══ Input data ══

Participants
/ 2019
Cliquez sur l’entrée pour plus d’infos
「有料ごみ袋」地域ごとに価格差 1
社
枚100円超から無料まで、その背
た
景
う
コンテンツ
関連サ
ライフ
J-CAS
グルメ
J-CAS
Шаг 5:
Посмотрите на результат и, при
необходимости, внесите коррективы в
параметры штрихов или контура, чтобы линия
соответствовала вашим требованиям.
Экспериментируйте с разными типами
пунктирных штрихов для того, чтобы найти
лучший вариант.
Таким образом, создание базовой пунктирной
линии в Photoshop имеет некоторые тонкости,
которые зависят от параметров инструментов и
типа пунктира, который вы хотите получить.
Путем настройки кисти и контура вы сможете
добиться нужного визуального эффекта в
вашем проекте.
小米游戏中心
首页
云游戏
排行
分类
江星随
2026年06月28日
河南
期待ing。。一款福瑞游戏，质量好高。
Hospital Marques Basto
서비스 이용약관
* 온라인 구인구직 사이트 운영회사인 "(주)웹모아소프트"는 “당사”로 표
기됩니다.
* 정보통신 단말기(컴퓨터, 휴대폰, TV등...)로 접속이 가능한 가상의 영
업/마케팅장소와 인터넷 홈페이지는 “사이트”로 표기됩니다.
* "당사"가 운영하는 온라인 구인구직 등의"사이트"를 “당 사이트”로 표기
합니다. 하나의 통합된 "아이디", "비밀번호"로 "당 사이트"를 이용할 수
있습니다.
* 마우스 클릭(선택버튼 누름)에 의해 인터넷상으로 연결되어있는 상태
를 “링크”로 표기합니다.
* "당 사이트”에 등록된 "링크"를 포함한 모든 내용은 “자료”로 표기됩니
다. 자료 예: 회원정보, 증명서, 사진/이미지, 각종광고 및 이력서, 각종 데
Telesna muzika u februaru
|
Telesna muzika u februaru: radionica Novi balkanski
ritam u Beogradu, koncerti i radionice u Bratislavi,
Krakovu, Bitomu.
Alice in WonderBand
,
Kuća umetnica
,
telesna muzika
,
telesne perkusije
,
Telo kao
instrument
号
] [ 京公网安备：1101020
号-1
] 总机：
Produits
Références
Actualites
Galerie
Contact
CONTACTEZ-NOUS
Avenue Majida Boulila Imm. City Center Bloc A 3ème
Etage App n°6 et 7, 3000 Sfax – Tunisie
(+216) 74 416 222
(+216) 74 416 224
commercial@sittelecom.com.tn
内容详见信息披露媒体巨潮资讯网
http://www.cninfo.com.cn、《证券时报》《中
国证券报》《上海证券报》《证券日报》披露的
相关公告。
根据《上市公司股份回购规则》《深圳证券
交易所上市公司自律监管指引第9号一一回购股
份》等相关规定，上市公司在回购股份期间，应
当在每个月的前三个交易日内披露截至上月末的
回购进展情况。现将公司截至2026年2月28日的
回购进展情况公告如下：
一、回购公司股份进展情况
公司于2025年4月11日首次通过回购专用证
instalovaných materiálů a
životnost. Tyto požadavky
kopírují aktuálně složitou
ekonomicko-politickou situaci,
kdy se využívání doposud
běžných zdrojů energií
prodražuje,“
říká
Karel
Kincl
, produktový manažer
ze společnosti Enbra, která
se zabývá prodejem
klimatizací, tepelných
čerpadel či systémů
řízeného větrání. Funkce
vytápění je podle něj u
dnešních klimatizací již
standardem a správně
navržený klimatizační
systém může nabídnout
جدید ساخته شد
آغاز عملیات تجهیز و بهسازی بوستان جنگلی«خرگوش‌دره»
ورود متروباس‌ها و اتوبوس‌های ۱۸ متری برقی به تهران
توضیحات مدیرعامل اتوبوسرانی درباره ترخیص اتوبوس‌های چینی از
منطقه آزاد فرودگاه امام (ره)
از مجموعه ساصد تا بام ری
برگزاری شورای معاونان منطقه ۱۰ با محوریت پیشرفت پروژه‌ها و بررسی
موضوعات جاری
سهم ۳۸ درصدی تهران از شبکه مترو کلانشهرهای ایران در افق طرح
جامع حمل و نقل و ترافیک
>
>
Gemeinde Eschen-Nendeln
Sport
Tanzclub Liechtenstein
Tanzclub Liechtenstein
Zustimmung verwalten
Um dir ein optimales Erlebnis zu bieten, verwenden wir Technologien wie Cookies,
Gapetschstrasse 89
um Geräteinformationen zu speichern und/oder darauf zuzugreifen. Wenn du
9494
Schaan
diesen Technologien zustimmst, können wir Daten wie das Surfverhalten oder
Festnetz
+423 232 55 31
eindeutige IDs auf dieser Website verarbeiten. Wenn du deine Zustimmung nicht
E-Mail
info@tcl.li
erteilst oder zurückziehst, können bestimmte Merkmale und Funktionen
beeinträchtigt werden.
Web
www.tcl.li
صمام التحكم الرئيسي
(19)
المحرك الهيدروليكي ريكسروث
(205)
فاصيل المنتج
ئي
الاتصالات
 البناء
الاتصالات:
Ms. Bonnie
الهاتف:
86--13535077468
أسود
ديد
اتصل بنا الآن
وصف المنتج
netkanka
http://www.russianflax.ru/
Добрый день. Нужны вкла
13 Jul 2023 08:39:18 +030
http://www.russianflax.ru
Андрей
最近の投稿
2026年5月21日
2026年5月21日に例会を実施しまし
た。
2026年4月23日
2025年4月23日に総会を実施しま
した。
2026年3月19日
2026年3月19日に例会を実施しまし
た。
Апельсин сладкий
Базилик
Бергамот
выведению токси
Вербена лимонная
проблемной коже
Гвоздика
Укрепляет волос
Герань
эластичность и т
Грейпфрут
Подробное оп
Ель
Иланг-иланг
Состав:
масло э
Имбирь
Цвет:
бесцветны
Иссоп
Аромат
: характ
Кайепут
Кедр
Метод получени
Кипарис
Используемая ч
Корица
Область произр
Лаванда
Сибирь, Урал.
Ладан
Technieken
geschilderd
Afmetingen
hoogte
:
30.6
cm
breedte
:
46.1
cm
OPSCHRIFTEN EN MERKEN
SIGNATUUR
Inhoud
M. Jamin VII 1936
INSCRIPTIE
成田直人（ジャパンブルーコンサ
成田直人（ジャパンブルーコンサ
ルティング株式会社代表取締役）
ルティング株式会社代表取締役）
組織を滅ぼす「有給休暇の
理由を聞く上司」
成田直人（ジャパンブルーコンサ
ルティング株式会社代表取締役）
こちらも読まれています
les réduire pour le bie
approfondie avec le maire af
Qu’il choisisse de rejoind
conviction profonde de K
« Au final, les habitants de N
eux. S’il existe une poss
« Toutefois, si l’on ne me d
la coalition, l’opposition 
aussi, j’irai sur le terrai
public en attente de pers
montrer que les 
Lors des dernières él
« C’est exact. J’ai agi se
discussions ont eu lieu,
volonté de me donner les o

═══

(Assignment) Precisely the lines between those holding "životnost. Tyto požadavky" and "ورود متروباس‌ها و", inclusive, are to be reproduced from the listing above, with nothing added.

(Result for this exercise)
životnost. Tyto požadavky
kopírují aktuálně složitou
ekonomicko-politickou situaci,
kdy se využívání doposud
běžných zdrojů energií
prodražuje,“
říká
Karel
Kincl
, produktový manažer
ze společnosti Enbra, která
se zabývá prodejem
klimatizací, tepelných
čerpadel či systémů
řízeného větrání. Funkce
vytápění je podle něj u
dnešních klimatizací již
standardem a správně
navržený klimatizační
systém může nabídnout
جدید ساخته شد
آغاز عملیات تجهیز و بهسازی بوستان جنگلی«خرگوش‌دره»
ورود متروباس‌ها و اتوبوس‌های ۱۸ متری برقی به تهران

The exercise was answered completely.